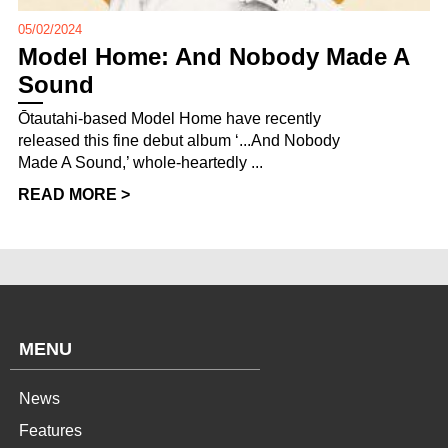
05/02/2024
Model Home: And Nobody Made A
Sound
Ōtautahi-based Model Home have recently
released this fine debut album ‘...And Nobody
Made A Sound,’ whole-heartedly ...
READ MORE >
MENU
News
Features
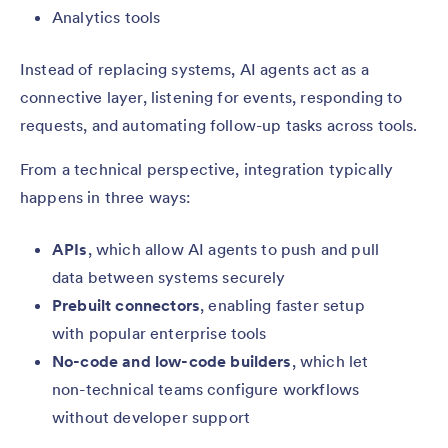
Analytics tools
Instead of replacing systems, AI agents act as a
connective layer, listening for events, responding to
requests, and automating follow-up tasks across tools.
From a technical perspective, integration typically
happens in three ways:
APIs
, which allow AI agents to push and pull
data between systems securely
Prebuilt connectors
, enabling faster setup
with popular enterprise tools
No-code and low-code builders
, which let
non-technical teams configure workflows
without developer support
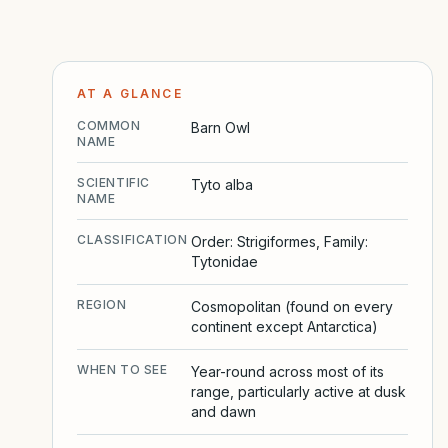
AT A GLANCE
COMMON
Barn Owl
NAME
SCIENTIFIC
Tyto alba
NAME
CLASSIFICATION
Order: Strigiformes, Family:
Tytonidae
REGION
Cosmopolitan (found on every
continent except Antarctica)
WHEN TO SEE
Year-round across most of its
range, particularly active at dusk
and dawn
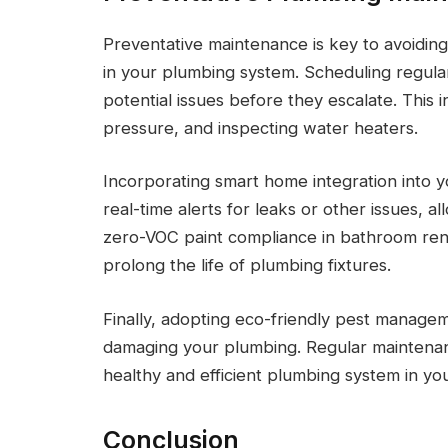
Preventative maintenance is key to avoiding
in your plumbing system. Scheduling regular
potential issues before they escalate. This 
pressure, and inspecting water heaters.
Incorporating smart home integration into 
real-time alerts for leaks or other issues, al
zero-VOC paint compliance in bathroom reno
prolong the life of plumbing fixtures.
Finally, adopting eco-friendly pest managem
damaging your plumbing. Regular maintenanc
healthy and efficient plumbing system in yo
Conclusion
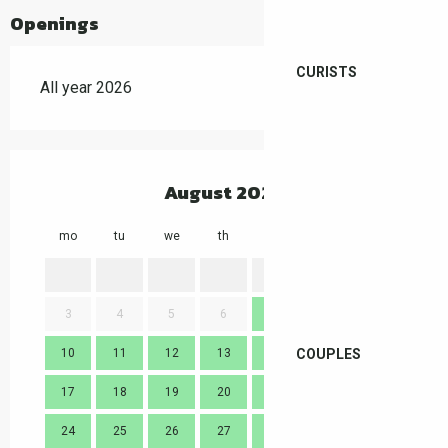
Openings
CURISTS
All year 2026
August 2026
mo
tu
we
th
fr
sa
su
mo
1
2
3
4
5
6
7
8
9
7
COUPLES
10
11
12
13
14
15
16
14
17
18
19
20
21
22
23
21
24
25
26
27
28
29
30
28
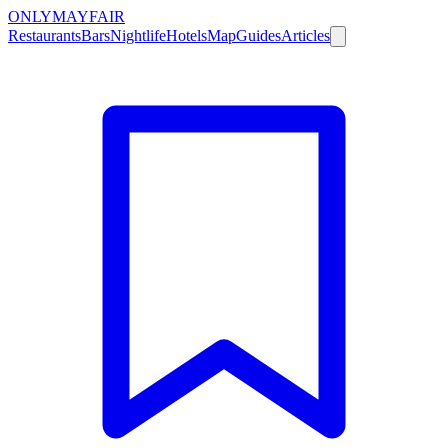
ONLY
MAYFAIR
Restaurants
Bars
Nightlife
Hotels
Map
Guides
Articles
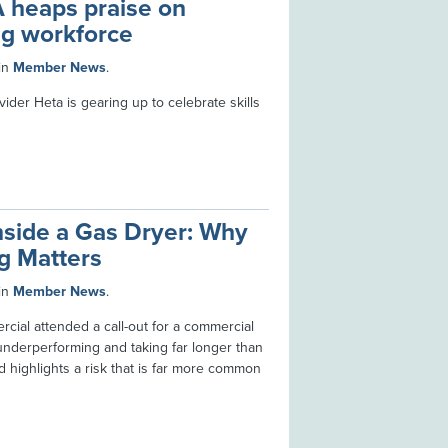
 heaps praise on
g workforce
in
Member News
.
ider Heta is gearing up to celebrate skills
nside a Gas Dryer: Why
ng Matters
in
Member News
.
cial attended a call-out for a commercial
underperforming and taking far longer than
d highlights a risk that is far more common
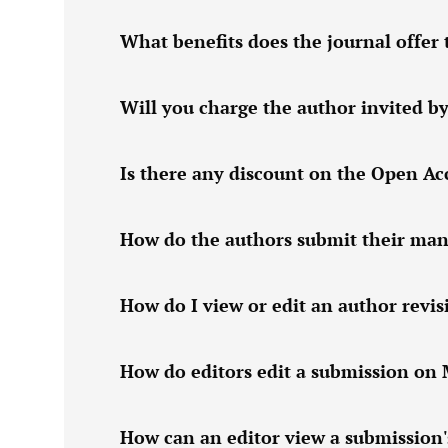
What benefits does the journal offer 
Will you charge the author invited by
Is there any discount on the Open Acc
How do the authors submit their manu
How do I view or edit an author revi
How do editors edit a submission on
How can an editor view a submission'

**Work item**
Word for word, restate the records above and drop the pictures.

**Exercise answer**
05/02/2024
Model Home: And Nobody Made A
Sound
Ōtautahi-based Model Home have recently
released this fine debut album ‘...And Nobody
Made A Sound,’ whole-heartedly ...
READ MORE >
MENU
News
Features
Analytics tools
Instead of replacing systems, AI agents act as a
connective layer, listening for events, responding to
requests, and automating follow-up tasks across tools.
From a technical perspective, integration typically
happens in three ways:
APIs
, which allow AI agents to push and pull
data between systems securely
Prebuilt connectors
, enabling faster setup
with popular enterprise tools
No-code and low-code builders
, which let
non-technical teams configure workflows
without developer support
AT A GLANCE
COMMON
Barn Owl
NAME
SCIENTIFIC
Tyto alba
NAME
CLASSIFICATION
Order: Strigiformes, Family:
Tytonidae
REGION
Cosmopolitan (found on every
continent except Antarctica)
WHEN TO SEE
Year-round across most of its
range, particularly active at dusk
and dawn
Preventative maintenance is key to avoiding
in your plumbing system. Scheduling regular
potential issues before they escalate. This 
pressure, and inspecting water heaters.
Incorporating smart home integration into 
real-time alerts for leaks or other issues, al
zero-VOC paint compliance in bathroom reno
prolong the life of plumbing fixtures.
Finally, adopting eco-friendly pest managem
damaging your plumbing. Regular maintenanc
healthy and efficient plumbing system in yo
Conclusion
Openings
CURISTS
All year 2026
August 2026
mo
tu
we
th
fr
sa
su
mo
1
2
3
4
5
6
7
8
9
7
COUPLES
10
11
12
13
14
15
16
14
17
18
19
20
21
22
23
21
24
25
26
27
28
29
30
28
ONLY
MAYFAIR
Restaurants
Bars
Nightlife
Hotels
Map
Guides
Articles
 heaps praise on
g workforce
in
Member News
.
ider Heta is gearing up to celebrate skills
nside a Gas Dryer: Why
ng Matters
in
Member News
.
cial attended a call-out for a commercial
underperforming and taking far longer than
d highlights a risk that is far more common
What benefits does the journal offer 
Will you charge the author invited by
Is there any discount on the Open Acc
How do the authors submit their manu
How do I view or edit an author revi
How do editors edit a submission on
How can an editor view a submission'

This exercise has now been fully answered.